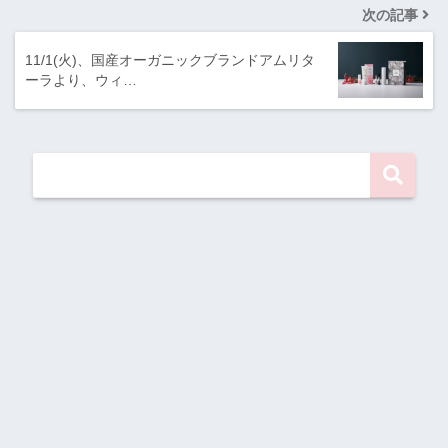
次の記事
11/1(火)、国産オーガニックブランドアムリタ
ーラより、ウィ…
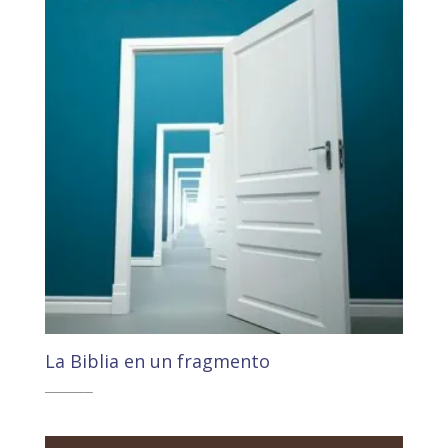
La Biblia en un fragmento
24,20
€
22,99
€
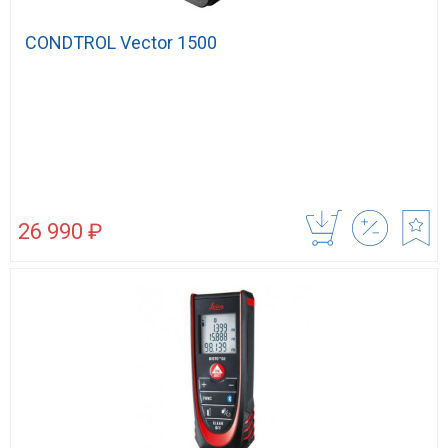
CONDTROL Vector 1500
26 990 ₽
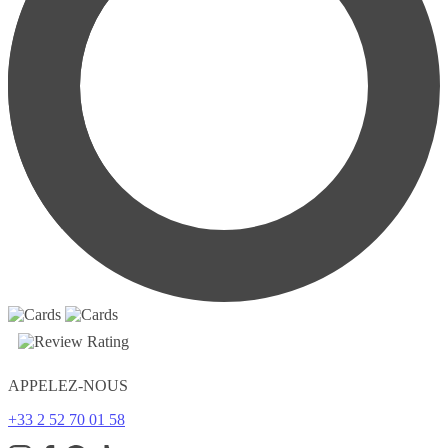
APPELEZ-NOUS
+33 2 52 70 01 58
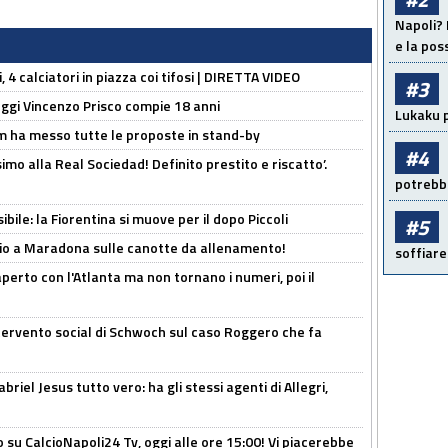
Napoli? 
e la pos
, 4 calciatori in piazza coi tifosi | DIRETTA VIDEO
#3
ggi Vincenzo Prisco compie 18 anni
Lukaku p
 ha messo tutte le proposte in stand-by
#4
imo alla Real Sociedad! Definito prestito e riscatto’.
potrebbe
ibile: la Fiorentina si muove per il dopo Piccoli
#5
o a Maradona sulle canotte da allenamento!
soffiare
erto con l'Atlanta ma non tornano i numeri, poi il
ntervento social di Schwoch sul caso Roggero che fa
iel Jesus tutto vero: ha gli stessi agenti di Allegri,
o su CalcioNapoli24 Tv, oggi alle ore 15:00! Vi piacerebbe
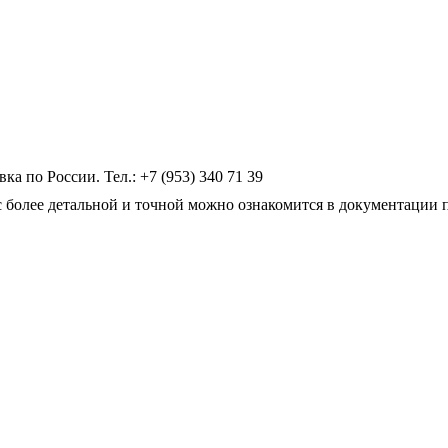
по России. Тел.: +7 (953) 340 71 39
 более детальной и точной можно ознакомится в документации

◆ WHAT YOU NEED TO DO
From the line containing "iel Jesus tutto" through the final line of the records, write out each line exactly, and include no pictures.

◆ RESULT OF THIS EXERCISE
iel Jesus tutto vero: ha gli stessi agenti di Allegri,
o su CalcioNapoli24 Tv, oggi alle ore 15:00! Vi piacerebbe
по России. Тел.: +7 (953) 340 71 39
 более детальной и точной можно ознакомится в документации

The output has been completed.